Last week was strongly bearish for the AUDUSD which opened at 0.7390 and closed at 0.7243. The US dollar strengthened on the prospect of a series of interest rate hikes by the Fed, but the Australian dollar also appears to have entered a period of weakness. Australia’s macroeconomic results were mixed, and the announcement of the Bank of Australia’s minutes shows a future rise in interest rates but on the one hand the fall in prices of some commodities such as gold and copper, combined with the negative sentiment that prevents investors from choosing high-risk investment solutions such as the Australian dollar, they converge on the weakness of the currency. In China, macroeconomic outcomes have been mixed but the recent lockdown in Shanghai has created nervousness in Australian markets as the two economies are strongly linked. Under these conditions, the decline could continue and intensify so we may try sell positions this week.
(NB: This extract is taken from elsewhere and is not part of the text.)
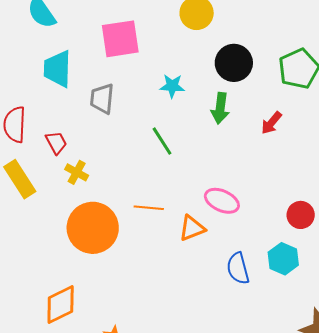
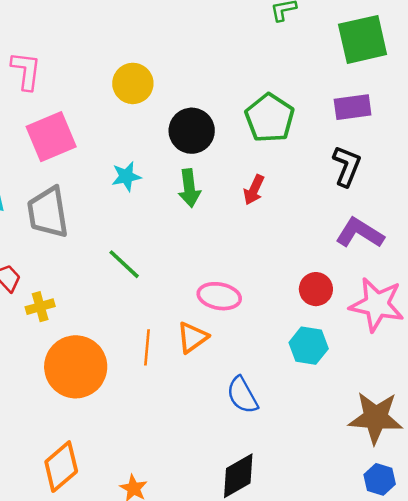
gray trapezoid: (102, 99) -> (48, 212), size x1.4
green line: (162, 141) -> (124, 264), moved
yellow cross: (77, 172) -> (40, 307), turned -30
orange line: (149, 208) -> (147, 347), moved, turned -76
blue semicircle: (238, 268) -> (242, 395), moved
Last week was slightly bearish for Bitcoin, which closed at $ 39,441 with marginal losses. Bitcoin was unable to consolidate its upward reaction during the week, which had brought it close to $ 43,000 because the appearance of the sellers that followed brought it back below $ 40,000. Many analysts believe that a correlation has developed between Bitcoin and many cryptocurrencies with stock markets and especially with technology stocks. The recent correction in the stock markets could therefore explain the correction in cryptocurrencies. Also, the perception of markets in raising interest rates by some central banks makes the fiat currency more attractive. However, the optimism in the circles of cryptocurrency investors has not been lost and any upward reaction above $ 40,000 can lead to a bigger rise. The corrections may intensify below $ 38,500 and as the price approaches $ 33,000. We may try long positions this week too.



The information of this report is of a general nature only. It is not a personal financial advice. It does not take into account your objectives, financial situation and personal needs.

a-Quant is not responsible for your actions and recommends you contact a licensed financial advisor before acting on any information contained in this general information report.